Task to carry out → Below are entries with pictures in them. Output exactly the lines starting at the line with "aanpasbaar voor optimaal comfort. Inclusief" and ending at the line with "saque de honor y se sentirá orgullos", both included, but not the pictures.

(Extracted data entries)
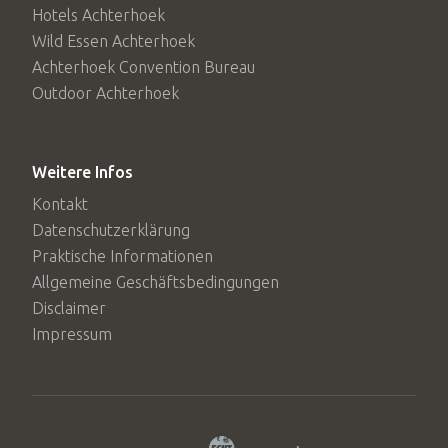
Hotels Achterhoek
Wild Essen Achterhoek
Achterhoek Convention Bureau
Outdoor Achterhoek
Weitere Infos
Kontakt
Datenschutzerklärung
Praktische Informationen
Allgemeine Geschäftsbedingungen
Disclaimer
Impressum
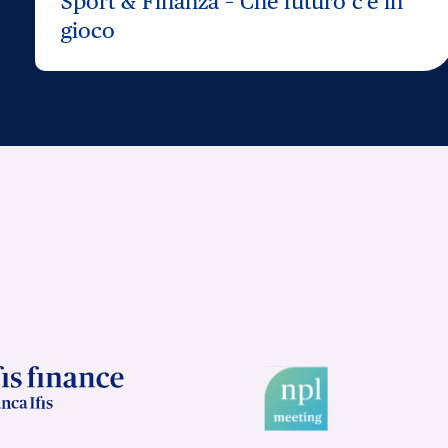
Sport & Finanza – Che futuro c’è in
gioco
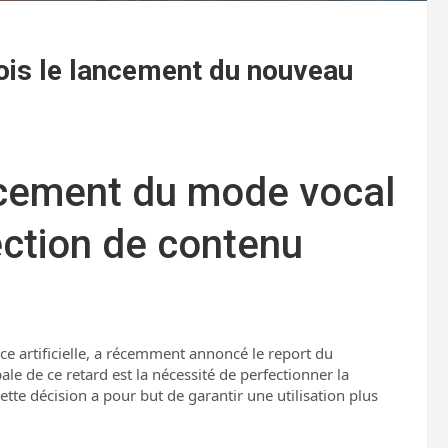
ois le lancement du nouveau
ncement du mode vocal
ection de contenu
ence artificielle, a récemment annoncé le report du
pale de ce retard est la nécessité de perfectionner la
ette décision a pour but de garantir une utilisation plus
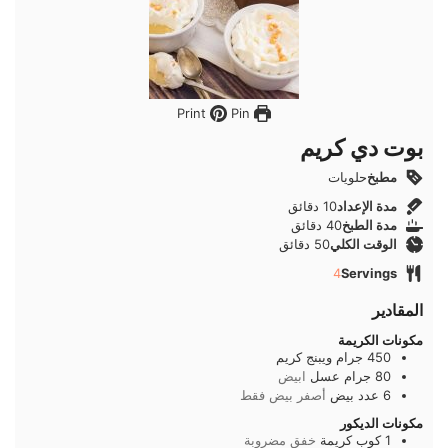
Pin
Print
بوت دي كريم
مطبخ
حلويات
دقائق
مدة الإعداد
10
دقائق
دقائق
مدة الطبخ
40
دقائق
دقائق
الوقت الكلي
50
دقائق
4
Servings
المقادير
مكونات الكريمة
450
جرام
ويبنج كريم
80
جرام
عسل
ابيض
6
عدد
بيض
أصفر بيض فقط
مكونات الديكور
1
كوب
كريمة
خفق مضروبة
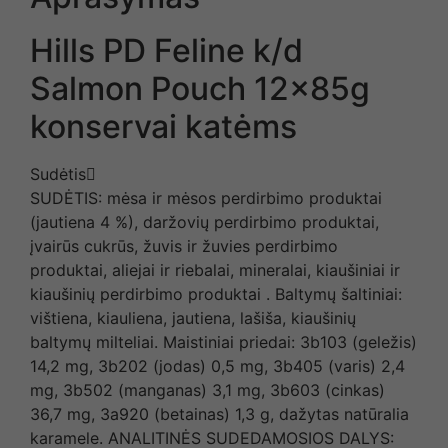
Hills PD Feline k/d
Salmon Pouch 12x85g
konservai katėms
Sudėtis
SUDĖTIS: mėsa ir mėsos perdirbimo produktai
(jautiena 4 %), daržovių perdirbimo produktai,
įvairūs cukrūs, žuvis ir žuvies perdirbimo
produktai, aliejai ir riebalai, mineralai, kiaušiniai ir
kiaušinių perdirbimo produktai . Baltymų šaltiniai:
vištiena, kiauliena, jautiena, lašiša, kiaušinių
baltymų milteliai. Maistiniai priedai: 3b103 (geležis)
14,2 mg, 3b202 (jodas) 0,5 mg, 3b405 (varis) 2,4
mg, 3b502 (manganas) 3,1 mg, 3b603 (cinkas)
36,7 mg, 3a920 (betainas) 1,3 g, dažytas natūralia
karamele. ANALITINĖS SUDEDAMOSIOS DALYS:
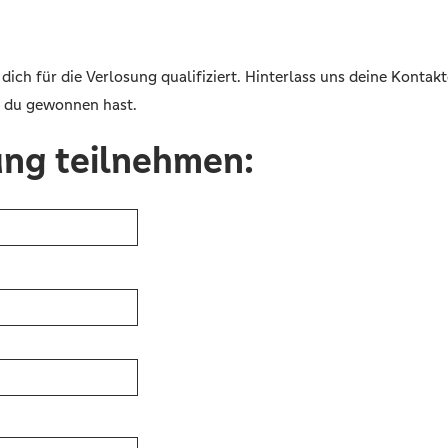
ich für die Verlosung qualifiziert. Hinterlass uns deine Kontak
b du gewonnen hast.
ung teilnehmen:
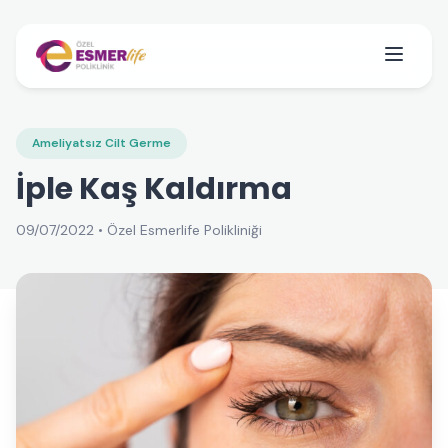
Ameliyatsız Cilt Germe
İple Kaş Kaldırma
09/07/2022 • Özel Esmerlife Polikliniği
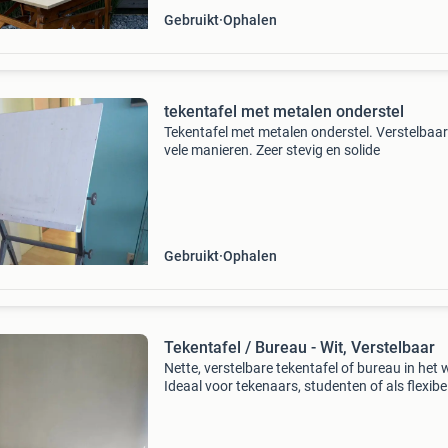
Gebruikt
Ophalen
tekentafel met metalen onderstel
Tekentafel met metalen onderstel. Verstelbaa
vele manieren. Zeer stevig en solide
Gebruikt
Ophalen
Tekentafel / Bureau - Wit, Verstelbaar
Nette, verstelbare tekentafel of bureau in het w
Ideaal voor tekenaars, studenten of als flexibe
werkplek. Het blad is kantelbaar en de hoogte 
aanpasbaar voor optimaal comfort. Inclusief 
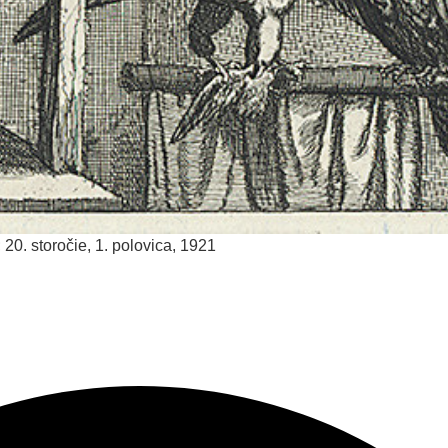
; 20. storočie, 1. polovica, 1921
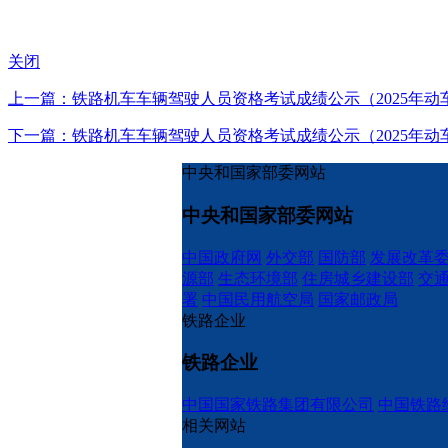
关闭
上一篇：铁路机车车辆驾驶人员资格考试成绩公示（2025年动
下一篇：铁路机车车辆驾驶人员资格考试成绩公示（2025年动
中央和国家部委网站
中央和国家部委网站
中国政府网
外交部
国防部
发展改革
源部
生态环境部
住房城乡建设部
交
署
中国民用航空局
国家邮政局
铁路企业
铁路企业
中国国家铁路集团有限公司
中国铁路
相关网站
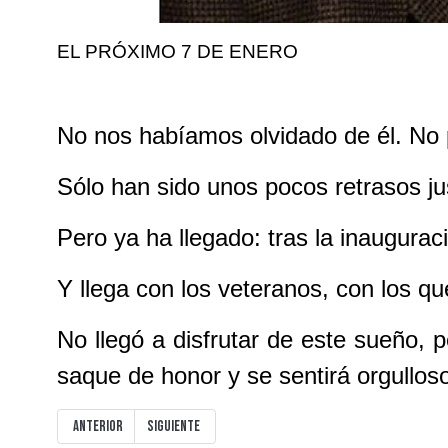
EL PRÓXIMO 7 DE ENERO
No nos habíamos olvidado de él. No
Sólo han sido unos pocos retrasos j
Pero ya ha llegado: tras la inauguraci
Y llega con los veteranos, con los que
No llegó a disfrutar de este sueño, 
saque de honor y se sentirá orgullos
Artículo anterior: INAUGURACION OFICIAL
Artículo siguiente: ¡¡¡ GRACIAS VECINOS !!!
Anterior
Siguiente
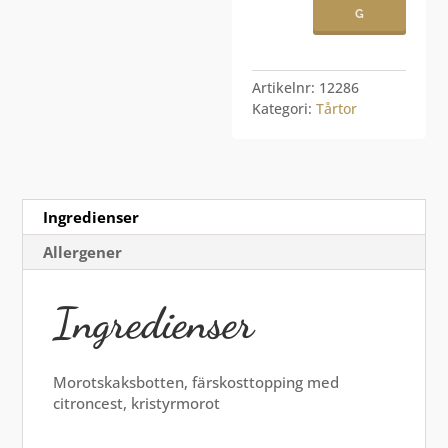
G
Artikelnr:
12286
Kategori:
Tårtor
Ingredienser
Allergener
Ingredienser
Morotskaksbotten, färskosttopping med
citroncest, kristyrmorot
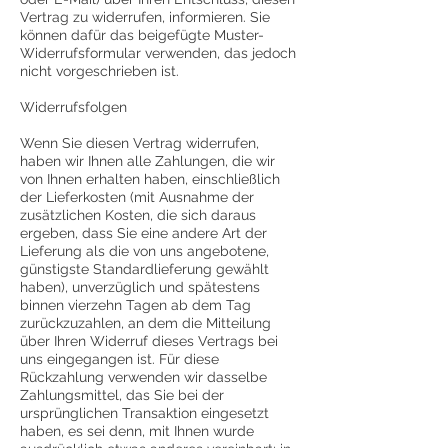
Vertrag zu widerrufen, informieren. Sie
können dafür das beigefügte Muster-
Widerrufsformular verwenden, das jedoch
nicht vorgeschrieben ist.
Widerrufsfolgen
Wenn Sie diesen Vertrag widerrufen,
haben wir Ihnen alle Zahlungen, die wir
von Ihnen erhalten haben, einschließlich
der Lieferkosten (mit Ausnahme der
zusätzlichen Kosten, die sich daraus
ergeben, dass Sie eine andere Art der
Lieferung als die von uns angebotene,
günstigste Standardlieferung gewählt
haben), unverzüglich und spätestens
binnen vierzehn Tagen ab dem Tag
zurückzuzahlen, an dem die Mitteilung
über Ihren Widerruf dieses Vertrags bei
uns eingegangen ist. Für diese
Rückzahlung verwenden wir dasselbe
Zahlungsmittel, das Sie bei der
ursprünglichen Transaktion eingesetzt
haben, es sei denn, mit Ihnen wurde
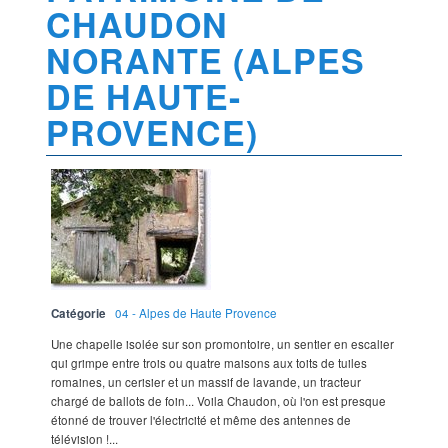
CHAUDON
NORANTE (ALPES
DE HAUTE-
PROVENCE)
Catégorie
04 - Alpes de Haute Provence
Une chapelle isolée sur son promontoire, un sentier en escalier
qui grimpe entre trois ou quatre maisons aux toits de tuiles
romaines, un cerisier et un massif de lavande, un tracteur
chargé de ballots de foin... Voila Chaudon, où l'on est presque
étonné de trouver l'électricité et même des antennes de
télévision !...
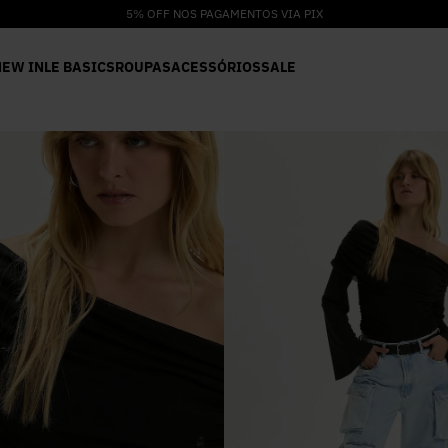
5% OFF NOS PAGAMENTOS VIA PIX
NEW IN
LE BASICS
ROUPAS
ACESSÓRIOS
SALE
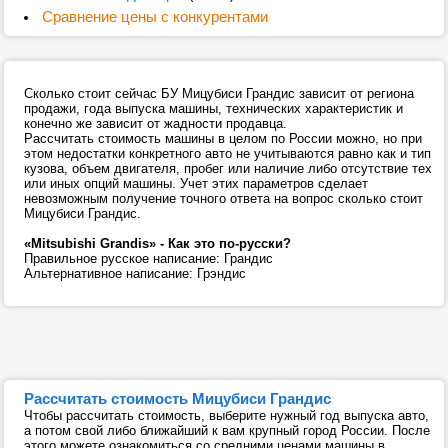
Сравнение цены с конкурентами
Сколько стоит сейчас БУ Мицубиси Грандис зависит от региона
продажи, года выпуска машины, технических характеристик и
конечно же зависит от жадности продавца.
Рассчитать стоимость машины в целом по России можно, но при
этом недостатки конкретного авто не учитываются равно как и тип
кузова, объем двигателя, пробег или наличие либо отсутствие тех
или иных опций машины. Учет этих параметров сделает
невозможным получение точного ответа на вопрос сколько стоит
Мицубиси Грандис.
«Mitsubishi Grandis» - Как это по-русски?
Правильное русское написание: Грандис
Альтернативное написание: Грэндис
Рассчитать стоимость Мицубиси Грандис
Чтобы рассчитать стоимость, выберите нужный год выпуска авто,
а потом свой либо ближайший к вам крупный город России. После
этого можете ознакомиться со средними ценами машины в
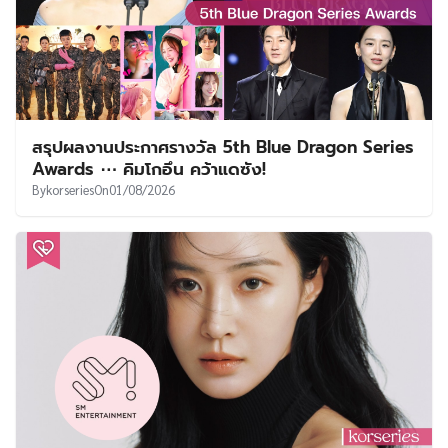
สรุปผลงานประกาศรางวัล 5th Blue Dragon Series
Awards ⋯ คิมโกอึน คว้าแดซัง!
By
korseries
On
01/08/2026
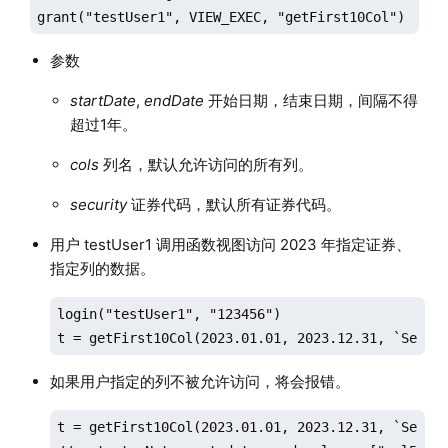
grant("testUser1", VIEW_EXEC, "getFirst10Col")
参数
startDate
,
endDate
开始日期，结束日期，间隔不得
超过1年。
cols
列名，默认允许访问的所有列。
security
证券代码，默认所有证券代码。
用户 testUser1 调用函数视图访问 2023 年指定证券、
指定列的数据。
login("testUser1", "123456")

t = getFirst10Col(2023.01.01, 2023.12.31, `Secur
如果用户指定的列不被允许访问，将会报错。
t = getFirst10Col(2023.01.01, 2023.12.31, `Securi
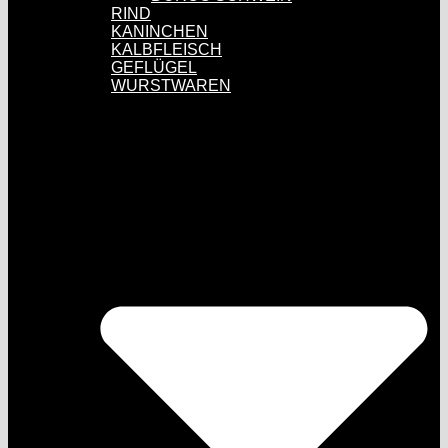
RIND
KANINCHEN
KALBFLEISCH
GEFLÜGEL
WURSTWAREN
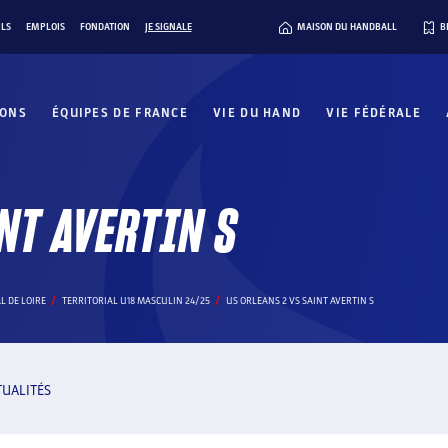
ILS
EMPLOIS
FONDATION
JE SIGNALE
MAISON DU HANDBALL
B
IONS
ÉQUIPES DE FRANCE
VIE DU HAND
VIE FÉDÉRALE
NT AVERTIN S
L DE LOIRE
TERRITORIAL U18 MASCULIN 24/25
US ORLEANS 2 VS SAINT AVERTIN S
TUALITÉS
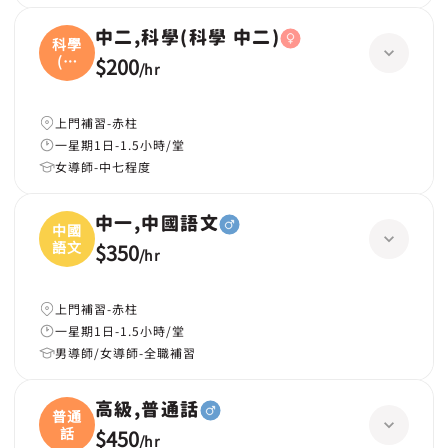
中二,科學(科學 中二)
科學
(科
$200
/
hr
學
上門補習-赤柱
一星期1日-1.5小時/堂
女導師-中七程度
中一,中國語文
中國
語文
$350
/
hr
上門補習-赤柱
一星期1日-1.5小時/堂
男導師/女導師-全職補習
高級,普通話
普通
話
$450
/
hr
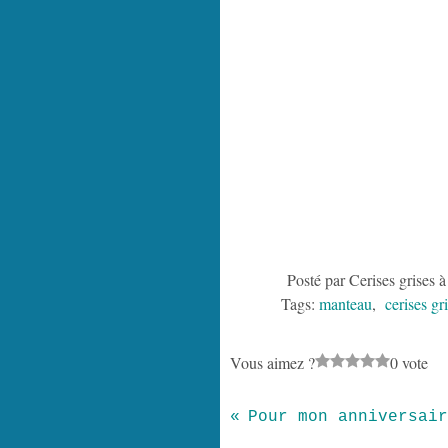
Posté par Cerises grises 
Tags:
manteau
,
cerises gr
Vous aimez ?
0 vote
Pour mon anniversair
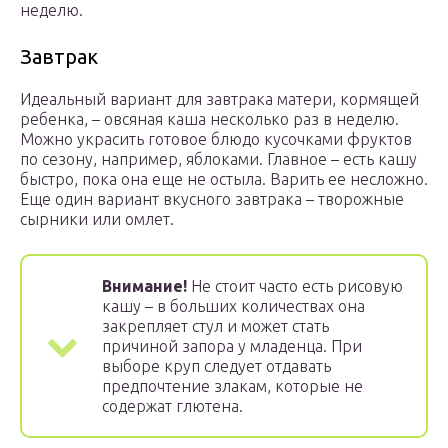
неделю.
Завтрак
Идеальный вариант для завтрака матери, кормящей
ребенка, – овсяная каша несколько раз в неделю.
Можно украсить готовое блюдо кусочками фруктов
по сезону, например, яблоками. Главное – есть кашу
быстро, пока она еще не остыла. Варить ее несложно.
Еще один вариант вкусного завтрака – творожные
сырники или омлет.
Внимание!
Не стоит часто есть рисовую
кашу – в больших количествах она
закрепляет стул и может стать
причиной запора у младенца. При
выборе круп следует отдавать
предпочтение злакам, которые не
содержат глютена.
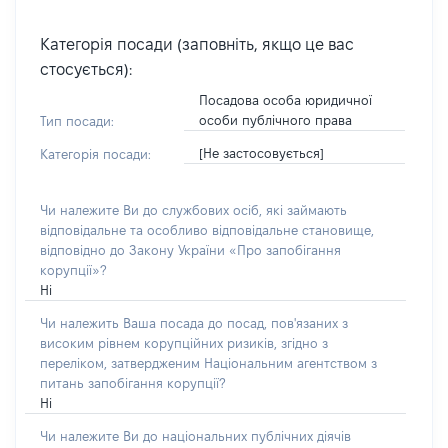
Категорія посади (заповніть, якщо це вас
стосується):
Посадова особа юридичної
особи публічного права
Тип посади:
[Не застосовується]
Категорія посади:
Чи належите Ви до службових осіб, які займають
відповідальне та особливо відповідальне становище,
відповідно до Закону України «Про запобігання
корупції»?
Ні
Чи належить Ваша посада до посад, пов'язаних з
високим рівнем корупційних ризиків, згідно з
переліком, затвердженим Національним агентством з
питань запобігання корупції?
Ні
Чи належите Ви до національних публічних діячів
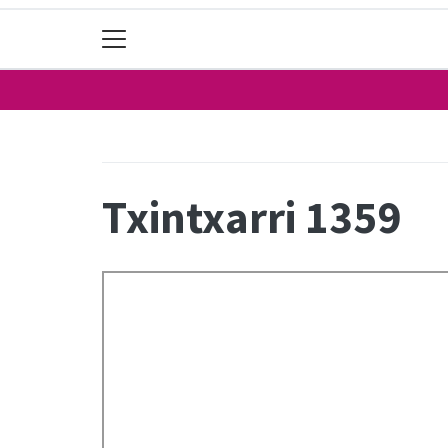
Txintxarri 1359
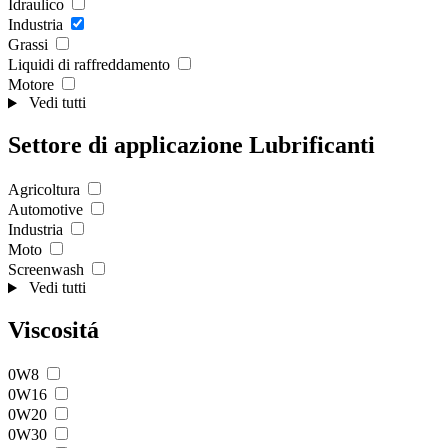
Idraulico
Industria
Grassi
Liquidi di raffreddamento
Motore
Vedi tutti
Settore di applicazione Lubrificanti
Agricoltura
Automotive
Industria
Moto
Screenwash
Vedi tutti
Viscositá
0W8
0W16
0W20
0W30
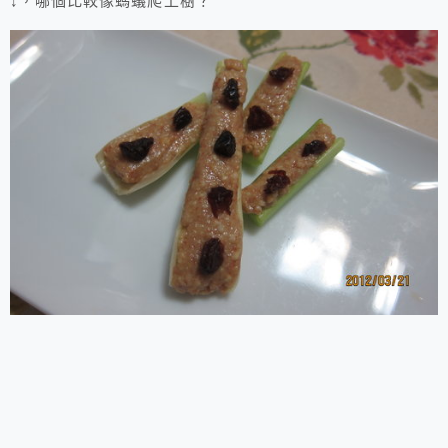
↓，哪個比較像螞蟻爬上樹？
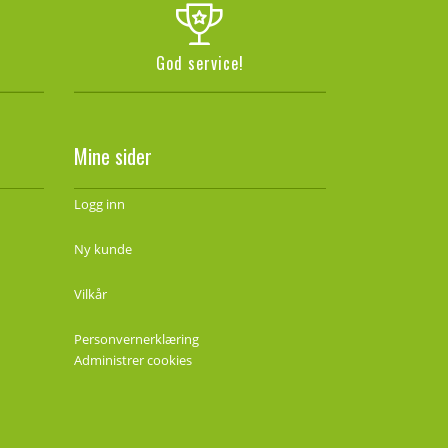
God service!
Mine sider
Logg inn
Ny kunde
Vilkår
Personvernerklæring
Administrer cookies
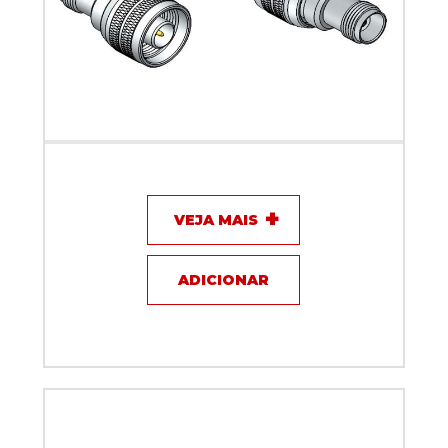
Adaptador N macho x fêmea TNC - Klc - KLC-19
VEJA MAIS
ADICIONAR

Solution →
aanpasbaar voor optimaal comfort. Inclusief 
; 20. storočie, 1. polovica, 1921
关闭
上一篇：铁路机车车辆驾驶人员资格考试成绩公示（2025年动
下一篇：铁路机车车辆驾驶人员资格考试成绩公示（2025年动
中央和国家部委网站
中央和国家部委网站
中国政府网
外交部
国防部
发展改革
源部
生态环境部
住房城乡建设部
交
署
中国民用航空局
国家邮政局
铁路企业
铁路企业
中国国家铁路集团有限公司
中国铁路
相关网站
EL PRÓXIMO 7 DE ENERO
No nos habíamos olvidado de él. No
Sólo han sido unos pocos retrasos j
Pero ya ha llegado: tras la inauguraci
Y llega con los veteranos, con los que
No llegó a disfrutar de este sueño, 
saque de honor y se sentirá orgullos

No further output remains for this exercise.